Let's say I have the following Excel file to be read:
What I want is a simple solution (preferrably one-line) that can read the excel so that the dates are converted to str
(or at least int
), and the blank values are to nan
or nat
or whatever can be detected by pd.isnull
.
If I use df = pd.read_excel(file_path)
, what I get is
df
Out[8]:
001002.XY 600123.AB 123456.YZ 555555.GO
ipo_date 20100203.0 20150605 NaN 20090501.0
delist_date NaN 20170801 NaN NaN
So pandas recognised blank cells as NaN
, which is fine, but the pet peeve is that all the other values are forced to float64
, even if they are intended to be just str
or int
s. (edit: it seems that if a column, e.g. the column [1]
, has no nan
s, then the other values won't be forced to float
. However, in my case most columns have delist_date
blank, since most stocks have an ipo date but are not delisted yet.)
For what I know though, I tried the dtype=str
keyword arg, and it gives me
df
Out[10]:
001002.XY 600123.AB 123456.YZ 555555.GO
ipo_date 20100203 20150605 nan 20090501
delist_date nan 20170801 nan nan
Looks good?

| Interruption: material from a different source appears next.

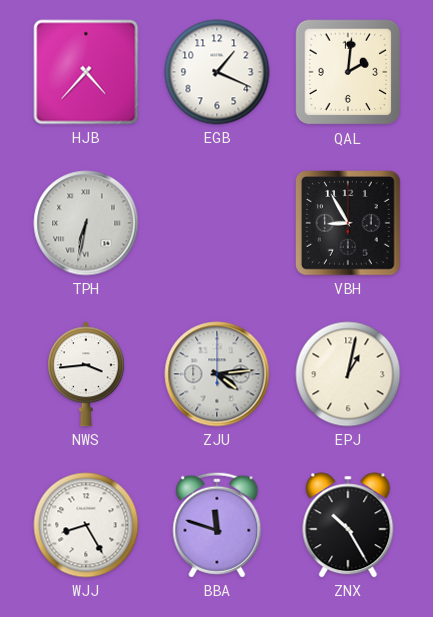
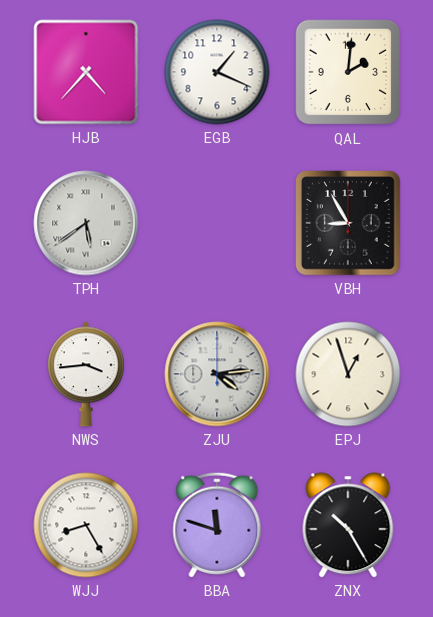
TPH: 6:32 -> 5:39
EPJ: 1:02 -> 12:57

True, the dates are now str
, but one thing ridiculous is that the nan
s now become literal strings! E.g.
df.iloc[1, 0]
Out[12]:
'nan'
which would make me have to add something weird like df.replace
later on.
I didn't try the converters
because it would require specifying datatype column by column, and the actual excel file I'm working with is a very long spreadsheet (3k columns approx). I don't want to transpose the spreadsheet in excel itself either.
Could anybody help? Thanks in advance.